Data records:
>>>>
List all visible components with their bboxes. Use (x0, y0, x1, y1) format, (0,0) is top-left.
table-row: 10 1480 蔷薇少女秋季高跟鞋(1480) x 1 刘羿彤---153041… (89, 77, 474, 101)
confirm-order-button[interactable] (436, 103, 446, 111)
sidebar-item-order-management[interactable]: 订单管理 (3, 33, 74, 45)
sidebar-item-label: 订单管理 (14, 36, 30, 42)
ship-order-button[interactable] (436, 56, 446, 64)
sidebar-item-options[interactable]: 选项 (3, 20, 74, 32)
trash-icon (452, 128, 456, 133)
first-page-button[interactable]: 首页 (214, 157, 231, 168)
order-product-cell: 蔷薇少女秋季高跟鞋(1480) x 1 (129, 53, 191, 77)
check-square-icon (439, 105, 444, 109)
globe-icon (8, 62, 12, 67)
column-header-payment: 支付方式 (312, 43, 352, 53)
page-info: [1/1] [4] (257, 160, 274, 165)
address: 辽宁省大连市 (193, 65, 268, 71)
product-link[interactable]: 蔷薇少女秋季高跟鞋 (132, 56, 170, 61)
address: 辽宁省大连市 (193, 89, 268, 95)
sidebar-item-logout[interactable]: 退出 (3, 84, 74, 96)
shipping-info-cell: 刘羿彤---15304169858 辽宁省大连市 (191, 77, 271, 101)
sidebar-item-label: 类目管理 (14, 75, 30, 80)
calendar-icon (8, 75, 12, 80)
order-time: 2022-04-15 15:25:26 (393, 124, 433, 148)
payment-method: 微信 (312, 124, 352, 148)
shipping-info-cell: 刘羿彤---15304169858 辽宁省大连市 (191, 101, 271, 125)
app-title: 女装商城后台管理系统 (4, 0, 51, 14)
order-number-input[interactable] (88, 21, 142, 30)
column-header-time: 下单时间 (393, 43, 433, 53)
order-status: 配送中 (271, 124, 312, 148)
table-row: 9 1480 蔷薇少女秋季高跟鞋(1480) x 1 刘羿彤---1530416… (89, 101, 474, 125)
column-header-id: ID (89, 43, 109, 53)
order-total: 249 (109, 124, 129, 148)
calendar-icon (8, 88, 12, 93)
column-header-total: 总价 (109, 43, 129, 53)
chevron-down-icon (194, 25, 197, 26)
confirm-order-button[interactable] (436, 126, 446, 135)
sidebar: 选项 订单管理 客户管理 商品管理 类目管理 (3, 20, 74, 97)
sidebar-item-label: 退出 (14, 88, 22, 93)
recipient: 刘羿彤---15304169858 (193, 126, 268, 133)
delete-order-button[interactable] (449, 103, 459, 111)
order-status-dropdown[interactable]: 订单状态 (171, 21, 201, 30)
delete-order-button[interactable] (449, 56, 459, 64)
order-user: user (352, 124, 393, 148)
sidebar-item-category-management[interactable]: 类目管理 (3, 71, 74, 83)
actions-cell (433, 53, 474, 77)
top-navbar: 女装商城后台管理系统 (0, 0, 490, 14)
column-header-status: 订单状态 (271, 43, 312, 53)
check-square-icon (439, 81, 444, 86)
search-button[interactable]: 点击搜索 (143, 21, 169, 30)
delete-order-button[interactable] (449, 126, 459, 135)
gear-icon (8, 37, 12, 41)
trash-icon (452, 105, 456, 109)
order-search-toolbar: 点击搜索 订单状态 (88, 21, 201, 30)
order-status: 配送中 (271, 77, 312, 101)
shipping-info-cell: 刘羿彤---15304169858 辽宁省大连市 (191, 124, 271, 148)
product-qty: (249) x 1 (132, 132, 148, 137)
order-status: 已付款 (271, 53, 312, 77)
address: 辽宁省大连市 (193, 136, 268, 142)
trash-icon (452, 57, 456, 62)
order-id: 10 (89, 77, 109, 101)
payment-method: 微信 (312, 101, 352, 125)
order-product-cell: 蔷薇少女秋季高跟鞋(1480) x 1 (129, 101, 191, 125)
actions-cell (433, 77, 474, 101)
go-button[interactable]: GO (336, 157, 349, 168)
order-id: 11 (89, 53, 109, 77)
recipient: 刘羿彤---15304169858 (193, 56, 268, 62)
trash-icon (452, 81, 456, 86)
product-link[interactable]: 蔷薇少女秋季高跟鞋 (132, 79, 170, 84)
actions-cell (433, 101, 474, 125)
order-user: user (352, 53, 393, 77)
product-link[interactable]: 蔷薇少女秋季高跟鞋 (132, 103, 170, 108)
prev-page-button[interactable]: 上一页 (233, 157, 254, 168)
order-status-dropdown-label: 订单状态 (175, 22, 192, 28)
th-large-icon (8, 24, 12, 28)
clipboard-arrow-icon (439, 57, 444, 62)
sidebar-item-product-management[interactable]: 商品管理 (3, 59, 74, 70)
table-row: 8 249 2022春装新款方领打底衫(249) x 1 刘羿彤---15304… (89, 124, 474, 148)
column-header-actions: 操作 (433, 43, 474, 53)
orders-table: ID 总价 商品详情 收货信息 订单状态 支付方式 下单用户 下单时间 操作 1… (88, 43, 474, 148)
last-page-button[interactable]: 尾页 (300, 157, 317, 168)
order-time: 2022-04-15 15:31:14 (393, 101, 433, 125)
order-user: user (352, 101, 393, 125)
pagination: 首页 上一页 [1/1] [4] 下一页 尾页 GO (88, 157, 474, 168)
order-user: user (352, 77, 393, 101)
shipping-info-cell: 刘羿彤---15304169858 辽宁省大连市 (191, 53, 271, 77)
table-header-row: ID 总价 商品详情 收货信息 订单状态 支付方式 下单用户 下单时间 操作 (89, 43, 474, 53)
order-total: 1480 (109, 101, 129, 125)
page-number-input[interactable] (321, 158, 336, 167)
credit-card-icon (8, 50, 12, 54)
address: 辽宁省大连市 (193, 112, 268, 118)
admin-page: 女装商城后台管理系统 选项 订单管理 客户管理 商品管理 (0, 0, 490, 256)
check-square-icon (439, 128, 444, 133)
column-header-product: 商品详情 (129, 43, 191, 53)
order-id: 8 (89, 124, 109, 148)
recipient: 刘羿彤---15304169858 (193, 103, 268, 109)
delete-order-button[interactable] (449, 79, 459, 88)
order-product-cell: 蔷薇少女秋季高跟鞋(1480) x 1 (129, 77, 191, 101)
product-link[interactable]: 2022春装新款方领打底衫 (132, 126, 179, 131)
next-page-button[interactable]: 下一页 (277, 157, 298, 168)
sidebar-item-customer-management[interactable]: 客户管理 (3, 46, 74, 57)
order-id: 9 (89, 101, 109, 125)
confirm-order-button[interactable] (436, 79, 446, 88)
<<<<
WORK TO COMPLETE: Whenever the string "dropdown" turns up in a line above, copy that line out.

RESPONSE:
order-status-dropdown[interactable]: 订单状态 (171, 21, 201, 30)
order-status-dropdown-label: 订单状态 (175, 22, 192, 28)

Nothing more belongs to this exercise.